Sunday, November 12, 2006

AI and "Web 3.0"

When I saw John Markoff's article, "Entrepreneurs See a Web Guided by Common Sense", on the front page of the NYT today, I did not know whether to feel excited or dismayed.

On the one hand, the distant goals of many working on information retrieval were nicely laid out in the article:
Computer scientists and a growing collection of start-up companies are finding new ways to mine human intelligence. Their goal is to add a layer of meaning on top of the existing Web that would make it less of a catalog and more of a guide -- and even provide the foundation for systems that can reason in a human fashion.

In the future, more powerful systems could act as personal advisers in areas as diverse as financial planning, with an intelligent system mapping out a retirement plan for a couple, for instance, or educational consulting, with the Web helping a high school student identify the right college.

The Holy Grail ... is to build a system that can give a reasonable and complete response to a simple question like: "I'm looking for a warm place to vacation and I have a budget of $3,000. Oh, and I have an 11-year-old child."
But then, the article discredits this vision by attaching it to the buzzword "Web 3.0". Readers easily could ignore the caveats in the article, see the absurd claims that Flickr and Digg represent substantial progress in AI, and then come away with the impression that intelligent web applications are less than decades away.

Overpromising and underdelivering caused much disenchantment with artificial intelligence in the 1970's and 1980's. It would be a shame to see it happen again.

While I subscribe to the vision and goals laid out, I want to emphasize the words of the skeptics. From the article:
Artificial intelligence, with machines doing the thinking instead of simply following commands, has eluded researchers for more than half a century.

Referred to as Web 3.0, the effort is in its infancy, and the very idea has given rise to skeptics who have called it an unobtainable vision.

Researchers and entrepreneurs say that while it is unlikely that there will be complete artificial-intelligence systems any time soon, if ever.
It is true that we are building more intelligent Web applications. Some of these systems do simple learning and adaptation using the behavior of their users. For example, Amazon.com's website adapts to the interests of each shopper and improves the more it is used.
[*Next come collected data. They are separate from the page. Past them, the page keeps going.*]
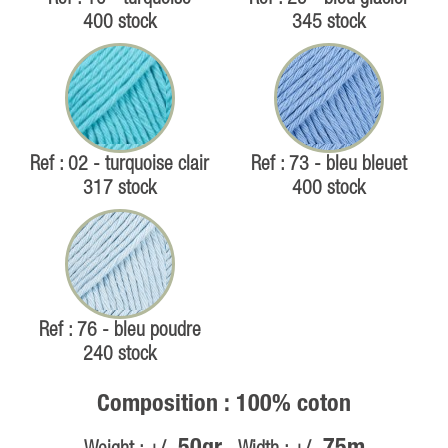
400 stock
345 stock
Ref : 02 - turquoise clair
Ref : 73 - bleu bleuet
317 stock
400 stock
Ref : 76 - bleu poudre
240 stock
Composition : 100% coton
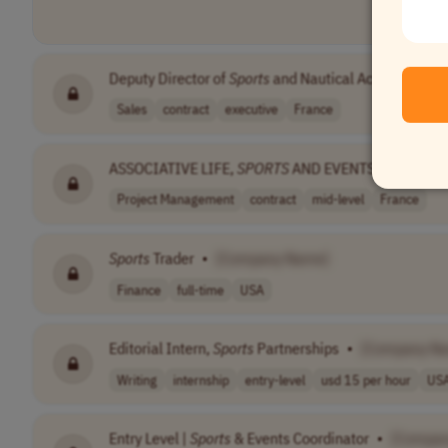
Deputy Director of
Sports
and Nautical Activities
•
[
Sales
contract
executive
France
ASSOCIATIVE LIFE,
SPORTS
AND EVENTS MANAGER
Project Management
contract
mid-level
France
Sports
Trader
•
[Company Name]
Finance
full-time
USA
Editorial Intern,
Sports
Partnerships
•
[Company N
Writing
internship
entry-level
usd 15 per hour
US
Entry Level |
Sports
& Events Coordinator
•
[Compan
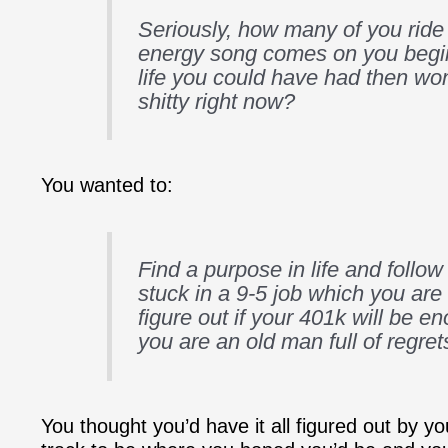
Seriously, how many of you ride
energy song comes on you begi
life you could have had then won
shitty right now?
You wanted to:
Find a purpose in life and follow 
stuck in a 9-5 job which you are 
figure out if your 401k will be 
you are an old man full of regret
You thought you’d have it all figured out by y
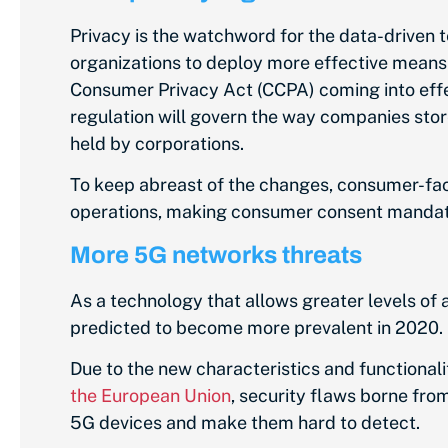
Privacy is the watchword for the data-driven
organizations to deploy more effective means 
Consumer Privacy Act (CCPA) coming into effec
regulation will govern the way companies stor
held by corporations.
To keep abreast of the changes, consumer-faci
operations, making consumer consent mandat
More 5G networks threats
As a technology that allows greater levels of 
predicted to become more prevalent in 2020.
Due to the new characteristics and functional
the European Union
, security flaws borne fro
5G devices and make them hard to detect.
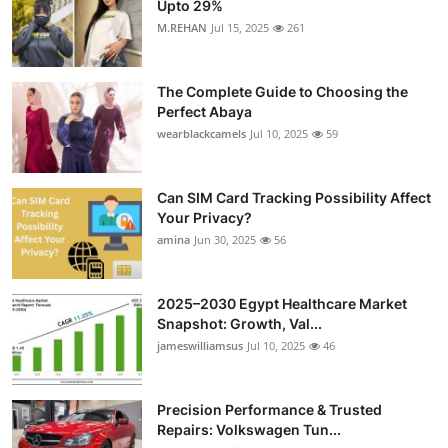
Upto 29%
M.REHAN
Jul 15, 2025
261
The Complete Guide to Choosing the
Perfect Abaya
wearblackcamels
Jul 10, 2025
59
Can SIM Card Tracking Possibility Affect
Your Privacy?
amina
Jun 30, 2025
56
2025–2030 Egypt Healthcare Market
Snapshot: Growth, Val...
jameswilliamsus
Jul 10, 2025
46
Precision Performance & Trusted
Repairs: Volkswagen Tun...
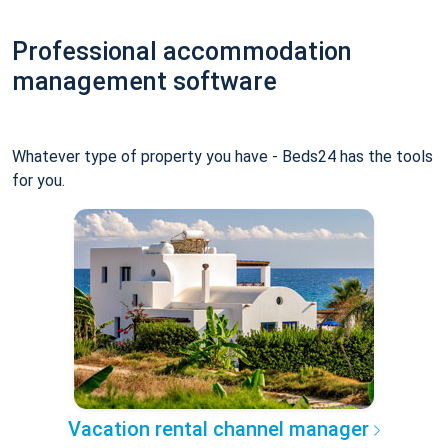
Professional accommodation
management software
Whatever type of property you have - Beds24 has the tools
for you.
Vacation rental channel manager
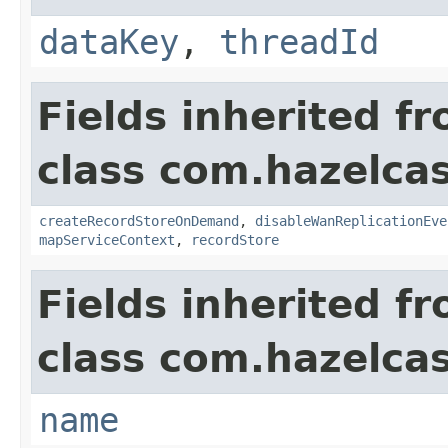
dataKey
,
threadId
Fields inherited f
class com.hazelca
createRecordStoreOnDemand
,
disableWanReplicationEve
mapServiceContext
,
recordStore
Fields inherited f
class com.hazelcas
name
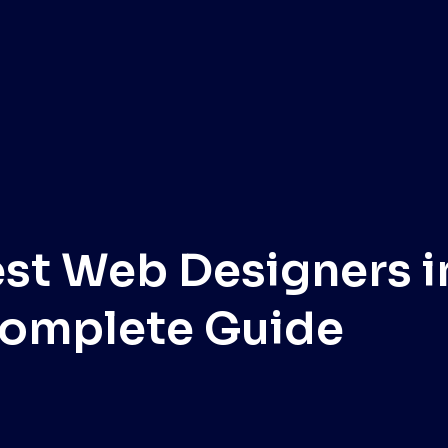
est Web Designers i
omplete Guide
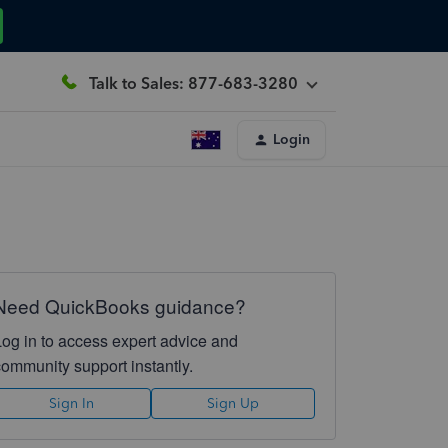
Talk to Sales: 877-683-3280
Login
Need QuickBooks guidance?
Log in to access expert advice and
community support instantly.
Sign In
Sign Up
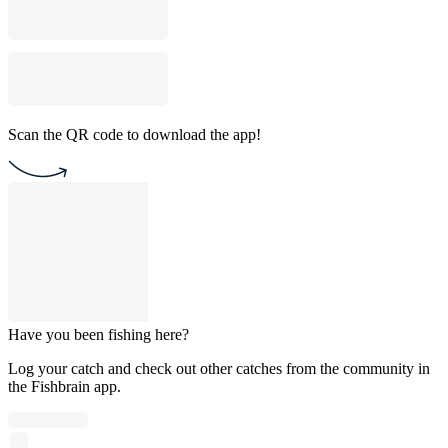
Scan the QR code to download the app!
Have you been fishing here?
Log your catch and check out other catches from the community in
the Fishbrain app.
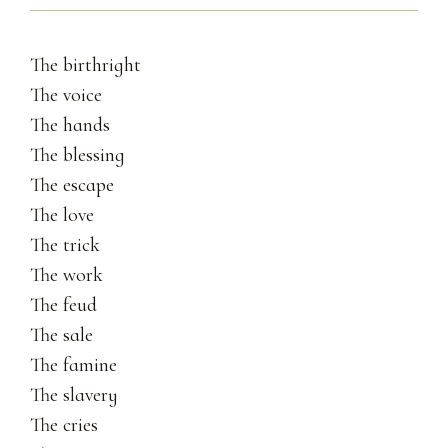
The birthright
The voice
The hands
The blessing
The escape
The love
The trick
The work
The feud
The sale
The famine
The slavery
The cries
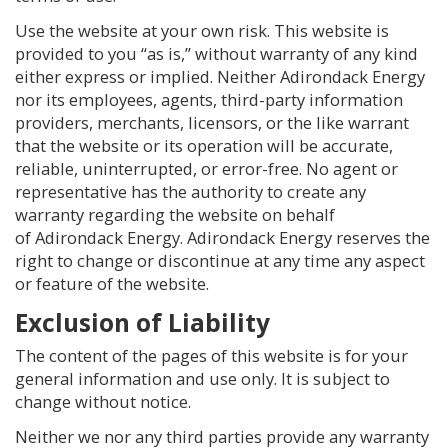
Use the website at your own risk. This website is
provided to you “as is,” without warranty of any kind
either express or implied. Neither Adirondack Energy
nor its employees, agents, third-party information
providers, merchants, licensors, or the like warrant
that the website or its operation will be accurate,
reliable, uninterrupted, or error-free. No agent or
representative has the authority to create any
warranty regarding the website on behalf
of Adirondack Energy. Adirondack Energy reserves the
right to change or discontinue at any time any aspect
or feature of the website.
Exclusion of Liability
The content of the pages of this website is for your
general information and use only. It is subject to
change without notice.
Neither we nor any third parties provide any warranty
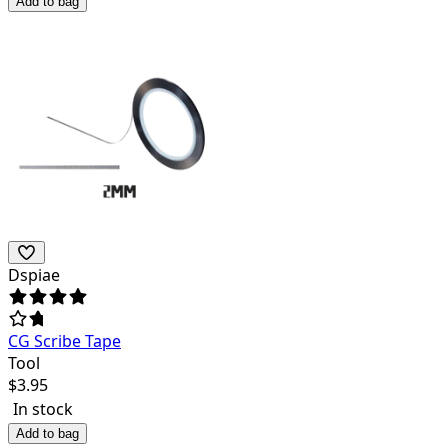
Add to bag
Dspiae
CG Scribe Tape
Tool
$
3.95
In stock
Add to bag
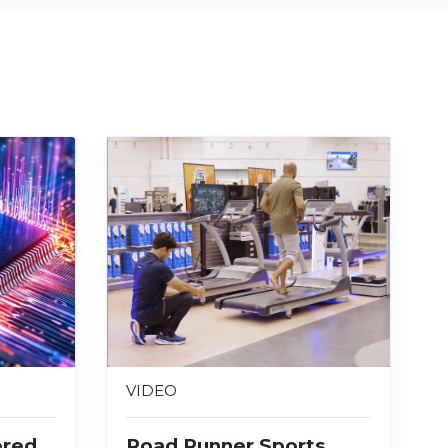
VIDEO
ered
Road Runner Sports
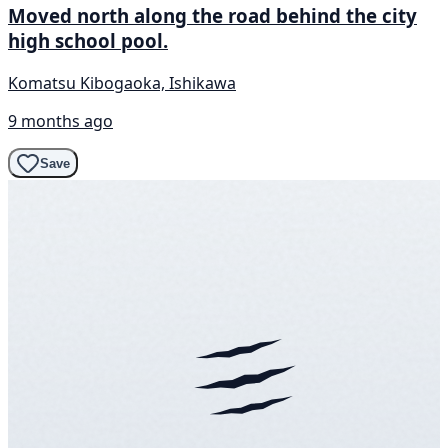
Moved north along the road behind the city
high school pool.
Komatsu Kibogaoka, Ishikawa
9 months ago
Save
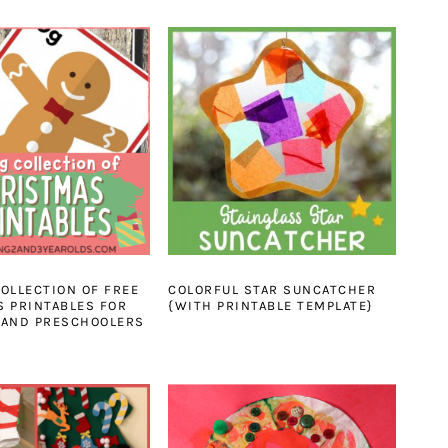
OLLECTION OF FREE
COLORFUL STAR SUNCATCHER
 PRINTABLES FOR
{WITH PRINTABLE TEMPLATE}
 AND PRESCHOOLERS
But it is a long way from this to the Holy Grail. These early applications work from detecting patterns in data. They have no understanding of language. They cannot reason about user goals. They have no base of knowledge that would allow them to make common sense connections.

There is no way in which these early systems can take a goal like "Plan for me a warm vacation appropriate for my 11 year old" and reason about it like a travel agent would. Building that application, while a noble and worthy challenge, is at least decades off.
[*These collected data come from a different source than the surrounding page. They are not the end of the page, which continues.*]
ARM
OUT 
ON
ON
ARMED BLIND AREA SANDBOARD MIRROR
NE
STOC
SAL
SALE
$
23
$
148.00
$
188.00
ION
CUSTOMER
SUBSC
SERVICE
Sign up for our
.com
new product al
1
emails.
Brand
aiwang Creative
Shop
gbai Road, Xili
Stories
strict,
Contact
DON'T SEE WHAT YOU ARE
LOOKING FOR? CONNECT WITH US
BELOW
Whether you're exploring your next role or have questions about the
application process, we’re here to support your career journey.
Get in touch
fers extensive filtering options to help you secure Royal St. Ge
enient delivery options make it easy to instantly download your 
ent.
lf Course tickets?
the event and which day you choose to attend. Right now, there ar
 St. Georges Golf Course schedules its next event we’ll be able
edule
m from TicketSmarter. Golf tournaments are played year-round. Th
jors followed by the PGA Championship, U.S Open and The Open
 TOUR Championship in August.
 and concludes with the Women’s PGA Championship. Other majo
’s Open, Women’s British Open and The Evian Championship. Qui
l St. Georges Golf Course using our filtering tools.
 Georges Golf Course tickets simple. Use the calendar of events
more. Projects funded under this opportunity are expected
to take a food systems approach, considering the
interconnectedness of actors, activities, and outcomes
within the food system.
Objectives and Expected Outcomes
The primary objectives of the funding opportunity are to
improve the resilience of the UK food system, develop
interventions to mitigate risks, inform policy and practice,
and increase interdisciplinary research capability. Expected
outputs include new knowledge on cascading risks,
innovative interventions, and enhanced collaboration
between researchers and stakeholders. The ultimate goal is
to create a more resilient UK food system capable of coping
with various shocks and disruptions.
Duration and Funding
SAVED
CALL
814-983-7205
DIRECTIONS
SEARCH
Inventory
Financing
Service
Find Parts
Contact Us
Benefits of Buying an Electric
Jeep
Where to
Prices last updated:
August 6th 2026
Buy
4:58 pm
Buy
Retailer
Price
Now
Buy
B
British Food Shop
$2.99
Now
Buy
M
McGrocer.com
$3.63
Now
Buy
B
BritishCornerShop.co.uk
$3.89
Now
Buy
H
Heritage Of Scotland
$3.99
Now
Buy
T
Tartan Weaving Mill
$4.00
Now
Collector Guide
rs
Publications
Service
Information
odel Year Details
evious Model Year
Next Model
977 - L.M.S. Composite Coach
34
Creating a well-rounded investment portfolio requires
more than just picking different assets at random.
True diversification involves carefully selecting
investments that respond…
AI researchers, do not overpromise and underdeliver again. Cut out the "Web 3.0" hype. Let's be realistic. Even without the chimerical Holy Grail of AI, we can help people find and discover what they need.

7 comments:

Anonymous said...

My computer is a more naive consumer than I am, so how far off is the tidal wave of RDF spam if this goes ahead? Seems pretty premature.

Anonymous said...

You are right. Let's stop the hype cycle. And please, not that one AGAIN. AI got its share of ups and downs. Let it rest in peace for a while.

Ian Parker said...

There is some doubt in my mind as to how the Semantic Web will be constructed. Will it be constructed by spiders, or will it be constructed by people entering their own tags.
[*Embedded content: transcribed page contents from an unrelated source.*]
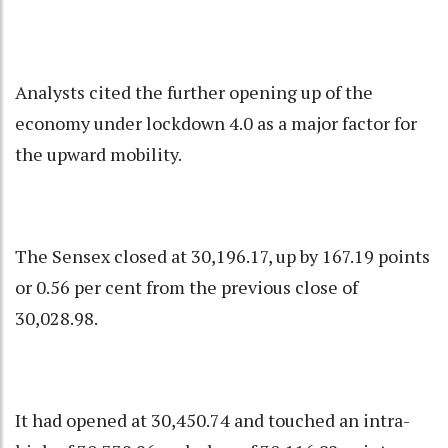
Analysts cited the further opening up of the
economy under lockdown 4.0 as a major factor for
the upward mobility.
The Sensex closed at 30,196.17, up by 167.19 points
or 0.56 per cent from the previous close of
30,028.98.
It had opened at 30,450.74 and touched an intra-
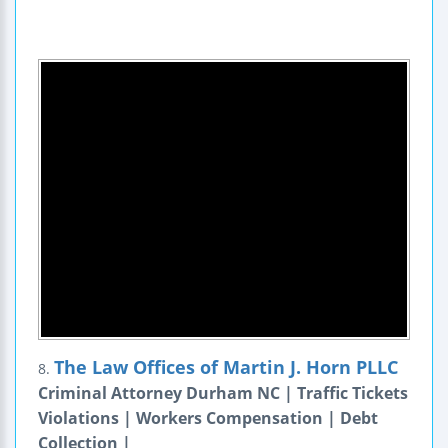
The Law Offices of Martin J. Horn PLLC
8.
Criminal Attorney Durham NC | Traffic Tickets
Violations | Workers Compensation | Debt
Collection |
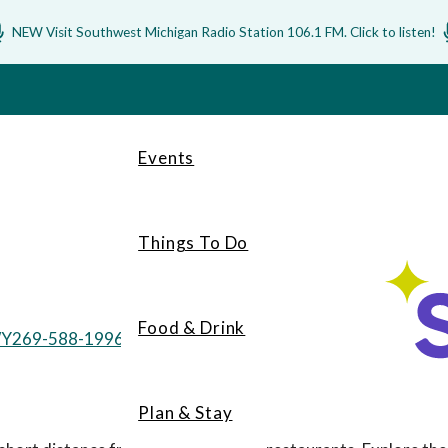
NEW Visit Southwest Michigan Radio Station 106.1 FM. Click to listen!
Events
Things To Do
Food & Drink
WY
269-588-1996
Plan & Stay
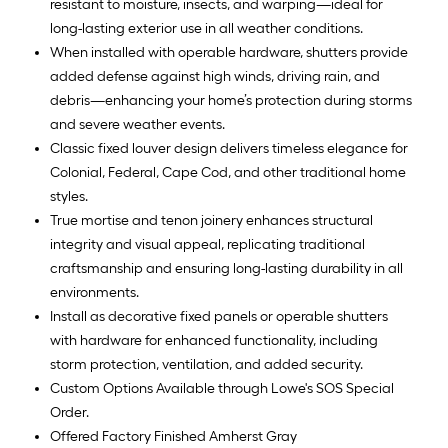
resistant to moisture, insects, and warping—ideal for
long-lasting exterior use in all weather conditions.
When installed with operable hardware, shutters provide
added defense against high winds, driving rain, and
debris—enhancing your home’s protection during storms
and severe weather events.
Classic fixed louver design delivers timeless elegance for
Colonial, Federal, Cape Cod, and other traditional home
styles.
True mortise and tenon joinery enhances structural
integrity and visual appeal, replicating traditional
craftsmanship and ensuring long-lasting durability in all
environments.
Install as decorative fixed panels or operable shutters
with hardware for enhanced functionality, including
storm protection, ventilation, and added security.
Custom Options Available through Lowe's SOS Special
Order.
Offered Factory Finished Amherst Gray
To me spider construction is the only way to ensure consistent quality. However -

"En primavera mi barco attravesta las cerradurras de Grand Union..."

Bearing this in mind spiders will need to improve their semantic grasp. SW terms will need have defined position in the vector space of LSA.

Anonymous said...

AI Minds will soon be flitting about the 'Net, taking up residence in receptive robots or self-multiplying in the Darwinian struggle for survival of the fittest. The Singularity is near.

Anonymous said...

I dunno. The first sentence of this entry "When I was John Markoff's article..." would seem to imply that your blog has some pretty interesting AI capabilities.

Greg Linden said...

Heh, thanks, Anonymous. "was" should have been "saw". Oops! It is fixed now.

Anonymous said...

It's partly just the terminology. People hear AI and they think, ooooh, they're building robots to take over the world. Don't call it AI. Call it statistical causal discovery. Half the problem will be solved right there.